By Sara Irving
Alpujarras from Granada
From the many hillside cafes and plazas of the bustling city of Granada, snow-capped mountains are visible just a short journey away. On the slopes of these mountains are strings of tiny villages which housed the remnants of Spain’s last Muslim communities; they have their own small but distinct role in Andalucia’s history, and offer a calm and often stunningly beautiful destination for a day trip or few days’ break from city life.
When the last emir (Prince) of Nasrid Granada, Boabdil, surrendered to the Catholic monarchs in 1492, he left for the nearby mountainous Alpujarras region. In the 15th century, the Alpujarras was a thriving silk growing area, with a population of 150,000 people in 400 villages, dependent mainly on producing raw silk for the craftsmen of Granada and Almeria, and on sophisticated irrigation to support agriculture on the steep slopes.
Silkworms had been introduced to the Alpujarras hundreds of year before by Berber kings in Andalucia and the wooded Alpujarras proved an ideal location for the insects and their precious harvest. The Berber influence remains to this day, in the low whitewashed houses, often with animals and household stores in the lower floor, which could have been transplanted from the Atlas Mountains of Morocco.
But within a year of leaving Granada, Boabdil also abandoned the Muslim peoples of the Alpujarras to the oppression and prejudice of the new Catholic monarchs.
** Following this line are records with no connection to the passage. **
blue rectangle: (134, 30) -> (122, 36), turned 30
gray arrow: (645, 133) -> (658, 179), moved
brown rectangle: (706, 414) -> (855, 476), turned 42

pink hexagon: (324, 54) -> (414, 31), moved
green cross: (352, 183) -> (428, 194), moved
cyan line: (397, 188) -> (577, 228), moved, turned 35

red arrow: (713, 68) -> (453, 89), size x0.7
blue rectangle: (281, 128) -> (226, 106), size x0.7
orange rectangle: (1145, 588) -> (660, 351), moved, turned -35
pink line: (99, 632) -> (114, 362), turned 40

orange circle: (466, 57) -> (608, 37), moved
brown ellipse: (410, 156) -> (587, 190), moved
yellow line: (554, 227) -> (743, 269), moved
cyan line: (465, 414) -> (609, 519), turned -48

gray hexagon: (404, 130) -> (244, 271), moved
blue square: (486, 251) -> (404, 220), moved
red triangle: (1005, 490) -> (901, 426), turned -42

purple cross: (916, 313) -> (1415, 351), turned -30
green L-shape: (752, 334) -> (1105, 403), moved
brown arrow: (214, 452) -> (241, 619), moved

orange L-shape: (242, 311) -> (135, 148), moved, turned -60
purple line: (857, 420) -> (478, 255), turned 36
They rioted in 1500 and unrest continued for decades. In 1567 a harsh decree from Philip II banned Arabic names, dress and speech, sparking an uprising which led to two years of guerrilla war, for which the wooded hillsides were well suited.
The uprising only ended when its leader was assassinated by his cousin and a new military commander appointed by Spain imposed brutal sanctions, including uprooting almost the entire population of the region and moving them to other parts of Spain. Of the 400 villages which had thrived in the Alpujarras’ heyday, 270 were used to house villagers from Northern Spain; the rest were left to decay. The silk industry also went into decline, and the wooded hillsides which had provided the mulberry diet of the silkworms were cut down and replaced with farming and mining.
Visiting the Alpujarras
The Alpujarras area is a perfect destination for walking holidays, for the more adventurous the climb major local mountains such as the Mulhacen, or to simply relax and enjoy the quiet and the scenery. But be warned, the higher reaches of the hills can be bitterly cold even in spring and autumn, so take waterproofs, warm clothes and sturdy footwear even if it’s still hot and sunny in Granada.
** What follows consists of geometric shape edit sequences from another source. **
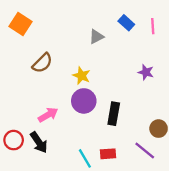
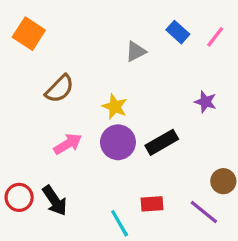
pink line: (153, 26) -> (215, 37), turned 42
black rectangle: (114, 114) -> (162, 142), moved, turned 50
pink arrow: (48, 115) -> (68, 144), moved
red rectangle: (108, 154) -> (152, 204), moved

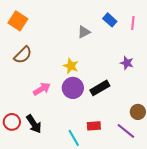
pink line: (215, 37) -> (133, 23), turned -32
brown semicircle: (60, 89) -> (23, 55), moved

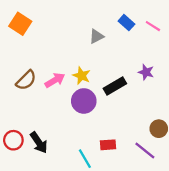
pink line: (133, 23) -> (153, 26), turned -64
brown semicircle: (23, 55) -> (26, 80), moved
black rectangle: (100, 88) -> (115, 86), moved
pink arrow: (42, 89) -> (55, 80), moved

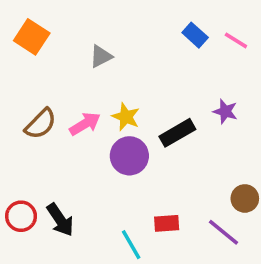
gray triangle: (96, 36) -> (101, 56), moved

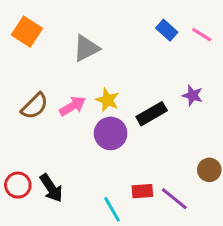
gray triangle: (101, 56) -> (86, 48), size x1.4
purple line: (223, 232) -> (174, 199), moved

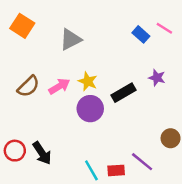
blue rectangle: (167, 30) -> (141, 34), moved
red rectangle: (142, 191) -> (116, 170), moved

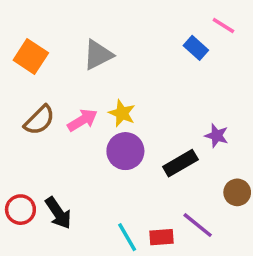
orange square: (22, 26) -> (31, 57), moved
pink line: (164, 28) -> (223, 26), moved
purple star: (157, 78) -> (217, 136), moved
black rectangle: (124, 93) -> (180, 163), moved

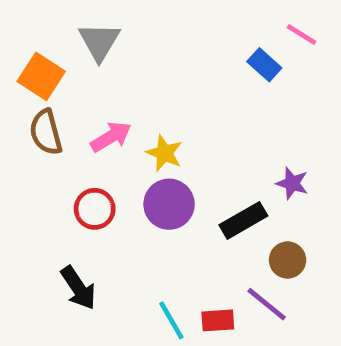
gray triangle: (98, 55) -> (99, 42), moved, turned -32
brown semicircle: (39, 120) -> (46, 132), moved, turned 120
pink arrow: (82, 120) -> (111, 137), moved
brown circle: (237, 192) -> (288, 260), moved
red circle: (20, 210) -> (95, 209), moved

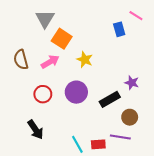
blue rectangle: (264, 65) -> (119, 29), turned 32
orange square: (41, 76) -> (62, 39), moved
yellow star: (164, 153) -> (85, 60), moved
purple line: (267, 304) -> (120, 137), turned -30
The best walking times are late spring and early autumn, when itis not too hot but the mountains are likely to be safe from heavy snowfalls. Accommodation needs to be booked in advance, especially during Easter week and between about July and September. If youare just coming for a day trip, most hotels in Granada carry leaflets for operators running jeep tours which can access the higher slopes of the hills as well as giving you time to explore some of the more accessible villages.
Most of the more accessible villages in the Alpujarras have attractive sites such as historical churches and the remains of village life in more isolated times, such as the large stone communal laundries. In Bubion, the Casa Alpujarrena museum, run by an elderly resident, features a large collection of farming and domestic equipment and old photographs of village life, offering a unique insight into a vanished way of life. Most of the villages have shops and weekly markets (Orgiva’s is on a Thursday) selling traditional products; many of these are wine and pork, but also include locally made cheeses and sometimes also handicrafts such as weaving and ceramics.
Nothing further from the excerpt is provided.